WHAT TO PRODUCE: Return only the final portion of the entries: the line with "Where is 'aorta'? Return masks as SVG." and every line after it, each one exact.

SOURCE INFORMATION:

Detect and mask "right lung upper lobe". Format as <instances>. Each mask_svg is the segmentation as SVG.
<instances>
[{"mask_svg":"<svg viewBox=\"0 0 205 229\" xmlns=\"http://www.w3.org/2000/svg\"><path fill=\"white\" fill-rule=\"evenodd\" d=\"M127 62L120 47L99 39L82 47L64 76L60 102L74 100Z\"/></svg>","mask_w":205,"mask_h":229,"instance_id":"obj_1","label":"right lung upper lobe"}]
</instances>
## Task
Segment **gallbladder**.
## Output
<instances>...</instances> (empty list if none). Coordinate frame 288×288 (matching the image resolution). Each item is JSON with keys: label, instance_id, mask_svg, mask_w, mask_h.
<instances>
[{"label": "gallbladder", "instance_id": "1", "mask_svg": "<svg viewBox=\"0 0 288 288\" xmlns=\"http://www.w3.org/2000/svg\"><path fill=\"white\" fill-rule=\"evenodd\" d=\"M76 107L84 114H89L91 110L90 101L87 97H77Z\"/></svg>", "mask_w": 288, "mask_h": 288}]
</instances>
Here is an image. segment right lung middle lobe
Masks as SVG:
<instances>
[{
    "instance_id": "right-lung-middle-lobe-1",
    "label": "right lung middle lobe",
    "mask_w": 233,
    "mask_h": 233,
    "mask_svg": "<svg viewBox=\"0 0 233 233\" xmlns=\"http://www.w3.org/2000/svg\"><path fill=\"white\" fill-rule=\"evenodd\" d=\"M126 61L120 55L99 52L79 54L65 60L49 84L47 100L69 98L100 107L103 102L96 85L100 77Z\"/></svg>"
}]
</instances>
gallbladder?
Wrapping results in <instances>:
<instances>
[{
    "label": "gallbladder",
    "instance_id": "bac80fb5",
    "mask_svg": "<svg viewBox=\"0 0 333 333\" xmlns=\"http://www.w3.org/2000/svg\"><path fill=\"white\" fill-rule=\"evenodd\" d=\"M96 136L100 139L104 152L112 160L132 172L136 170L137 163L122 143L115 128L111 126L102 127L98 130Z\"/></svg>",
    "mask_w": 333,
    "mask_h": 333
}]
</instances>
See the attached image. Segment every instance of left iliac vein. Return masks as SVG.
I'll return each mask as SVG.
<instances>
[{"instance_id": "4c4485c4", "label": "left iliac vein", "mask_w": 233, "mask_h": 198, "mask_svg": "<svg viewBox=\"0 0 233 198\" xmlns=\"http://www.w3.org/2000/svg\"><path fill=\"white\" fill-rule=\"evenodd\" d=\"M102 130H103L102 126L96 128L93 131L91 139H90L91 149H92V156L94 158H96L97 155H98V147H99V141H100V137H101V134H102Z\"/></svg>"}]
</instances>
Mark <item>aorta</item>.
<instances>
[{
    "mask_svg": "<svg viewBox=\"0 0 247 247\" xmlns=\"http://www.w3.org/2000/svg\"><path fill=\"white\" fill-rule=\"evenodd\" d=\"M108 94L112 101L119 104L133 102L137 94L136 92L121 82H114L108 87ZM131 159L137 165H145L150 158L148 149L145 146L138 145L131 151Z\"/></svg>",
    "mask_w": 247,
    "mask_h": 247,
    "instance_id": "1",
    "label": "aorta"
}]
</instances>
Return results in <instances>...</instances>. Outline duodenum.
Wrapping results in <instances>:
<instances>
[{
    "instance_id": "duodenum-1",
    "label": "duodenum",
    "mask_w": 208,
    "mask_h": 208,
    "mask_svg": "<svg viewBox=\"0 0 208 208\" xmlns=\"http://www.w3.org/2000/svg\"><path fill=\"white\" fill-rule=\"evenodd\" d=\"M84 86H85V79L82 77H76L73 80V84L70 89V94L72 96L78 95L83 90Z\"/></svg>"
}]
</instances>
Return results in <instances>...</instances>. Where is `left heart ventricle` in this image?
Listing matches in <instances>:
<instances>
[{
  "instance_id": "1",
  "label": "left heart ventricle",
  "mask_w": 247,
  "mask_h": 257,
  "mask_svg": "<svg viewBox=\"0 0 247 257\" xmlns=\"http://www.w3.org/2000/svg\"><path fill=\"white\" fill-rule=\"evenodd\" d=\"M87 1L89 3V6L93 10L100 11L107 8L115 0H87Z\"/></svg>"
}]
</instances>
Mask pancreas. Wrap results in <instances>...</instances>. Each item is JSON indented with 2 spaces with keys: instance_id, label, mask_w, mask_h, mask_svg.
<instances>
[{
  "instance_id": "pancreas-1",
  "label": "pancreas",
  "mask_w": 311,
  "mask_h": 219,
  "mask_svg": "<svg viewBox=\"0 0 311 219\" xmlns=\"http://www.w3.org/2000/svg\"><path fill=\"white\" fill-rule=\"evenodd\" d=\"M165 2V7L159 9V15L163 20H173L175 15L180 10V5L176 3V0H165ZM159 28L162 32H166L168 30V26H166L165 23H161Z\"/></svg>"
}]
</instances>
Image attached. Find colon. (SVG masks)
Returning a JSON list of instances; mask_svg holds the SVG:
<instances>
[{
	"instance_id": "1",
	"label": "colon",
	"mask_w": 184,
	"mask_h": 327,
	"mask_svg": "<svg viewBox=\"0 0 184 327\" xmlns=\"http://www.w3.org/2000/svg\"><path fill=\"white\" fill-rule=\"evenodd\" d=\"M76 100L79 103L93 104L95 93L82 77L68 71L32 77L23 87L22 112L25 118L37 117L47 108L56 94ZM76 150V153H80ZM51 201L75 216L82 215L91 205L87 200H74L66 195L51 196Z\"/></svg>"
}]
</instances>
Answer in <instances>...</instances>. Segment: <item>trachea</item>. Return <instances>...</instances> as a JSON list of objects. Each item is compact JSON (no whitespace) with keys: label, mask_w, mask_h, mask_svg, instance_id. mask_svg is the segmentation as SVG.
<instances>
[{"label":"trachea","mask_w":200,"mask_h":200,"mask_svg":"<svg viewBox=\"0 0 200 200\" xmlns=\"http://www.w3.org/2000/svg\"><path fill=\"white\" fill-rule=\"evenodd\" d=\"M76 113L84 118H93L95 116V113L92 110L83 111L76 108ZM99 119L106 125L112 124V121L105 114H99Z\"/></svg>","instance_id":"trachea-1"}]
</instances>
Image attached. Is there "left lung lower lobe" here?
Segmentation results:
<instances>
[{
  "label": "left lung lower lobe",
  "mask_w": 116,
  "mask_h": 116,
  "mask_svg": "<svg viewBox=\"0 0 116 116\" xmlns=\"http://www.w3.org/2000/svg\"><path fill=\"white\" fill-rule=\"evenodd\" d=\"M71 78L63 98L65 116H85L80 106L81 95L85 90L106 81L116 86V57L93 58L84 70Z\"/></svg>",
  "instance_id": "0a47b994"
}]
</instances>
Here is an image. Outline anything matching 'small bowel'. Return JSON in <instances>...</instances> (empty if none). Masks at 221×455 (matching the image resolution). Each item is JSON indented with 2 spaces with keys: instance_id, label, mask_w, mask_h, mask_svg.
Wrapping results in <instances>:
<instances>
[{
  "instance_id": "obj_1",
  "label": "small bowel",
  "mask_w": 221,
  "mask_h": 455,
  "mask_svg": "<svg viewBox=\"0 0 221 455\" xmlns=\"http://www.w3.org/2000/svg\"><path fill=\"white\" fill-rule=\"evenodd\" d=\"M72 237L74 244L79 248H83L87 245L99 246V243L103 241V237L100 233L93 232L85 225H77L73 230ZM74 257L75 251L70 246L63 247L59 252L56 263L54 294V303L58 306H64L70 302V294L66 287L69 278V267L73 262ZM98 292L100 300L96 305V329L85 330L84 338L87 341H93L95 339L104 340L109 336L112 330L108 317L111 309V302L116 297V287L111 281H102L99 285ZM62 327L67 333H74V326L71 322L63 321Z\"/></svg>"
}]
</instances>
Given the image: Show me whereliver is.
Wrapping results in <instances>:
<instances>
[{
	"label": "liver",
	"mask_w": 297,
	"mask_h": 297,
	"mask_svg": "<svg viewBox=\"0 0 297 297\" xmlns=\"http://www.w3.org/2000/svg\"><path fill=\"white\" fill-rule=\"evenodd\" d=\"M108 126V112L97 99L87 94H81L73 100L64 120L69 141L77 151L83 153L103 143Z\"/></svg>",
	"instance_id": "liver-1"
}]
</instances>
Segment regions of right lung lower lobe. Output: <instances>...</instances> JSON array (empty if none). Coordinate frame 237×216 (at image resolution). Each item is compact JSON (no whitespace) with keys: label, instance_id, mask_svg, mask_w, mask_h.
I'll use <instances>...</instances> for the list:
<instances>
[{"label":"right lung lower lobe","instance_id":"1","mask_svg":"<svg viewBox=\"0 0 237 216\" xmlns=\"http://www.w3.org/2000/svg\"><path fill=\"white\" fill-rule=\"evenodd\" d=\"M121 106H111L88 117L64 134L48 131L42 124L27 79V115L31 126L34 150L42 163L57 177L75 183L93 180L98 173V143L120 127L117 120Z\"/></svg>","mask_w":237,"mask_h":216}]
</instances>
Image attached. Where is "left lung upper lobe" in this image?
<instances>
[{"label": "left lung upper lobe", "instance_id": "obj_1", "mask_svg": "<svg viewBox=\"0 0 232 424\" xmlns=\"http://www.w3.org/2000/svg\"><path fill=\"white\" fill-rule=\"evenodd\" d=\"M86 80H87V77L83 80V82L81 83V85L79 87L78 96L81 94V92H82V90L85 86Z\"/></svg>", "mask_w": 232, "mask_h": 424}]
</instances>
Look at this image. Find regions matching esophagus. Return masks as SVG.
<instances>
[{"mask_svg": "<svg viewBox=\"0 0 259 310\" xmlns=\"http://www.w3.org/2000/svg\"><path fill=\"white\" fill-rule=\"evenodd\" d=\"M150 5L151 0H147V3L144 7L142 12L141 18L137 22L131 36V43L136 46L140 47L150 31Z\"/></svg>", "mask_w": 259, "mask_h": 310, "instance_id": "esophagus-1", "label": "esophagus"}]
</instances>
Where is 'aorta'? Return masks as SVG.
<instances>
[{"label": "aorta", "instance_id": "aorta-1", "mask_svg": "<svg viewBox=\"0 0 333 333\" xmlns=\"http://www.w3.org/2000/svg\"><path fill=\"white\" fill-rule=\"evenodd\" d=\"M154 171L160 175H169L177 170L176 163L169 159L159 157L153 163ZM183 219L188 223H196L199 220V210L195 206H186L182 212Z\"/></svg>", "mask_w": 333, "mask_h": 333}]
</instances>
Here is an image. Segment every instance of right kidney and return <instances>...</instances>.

ANSWER SPACE:
Where is 'aorta'? Return masks as SVG.
<instances>
[{"label": "aorta", "instance_id": "aorta-1", "mask_svg": "<svg viewBox=\"0 0 333 333\" xmlns=\"http://www.w3.org/2000/svg\"><path fill=\"white\" fill-rule=\"evenodd\" d=\"M154 171L160 175H169L177 170L176 163L169 159L159 157L153 163ZM183 219L188 223H196L199 220V210L195 206H186L182 212Z\"/></svg>", "mask_w": 333, "mask_h": 333}]
</instances>
Here is an image. Segment every instance of right kidney and return <instances>...</instances>.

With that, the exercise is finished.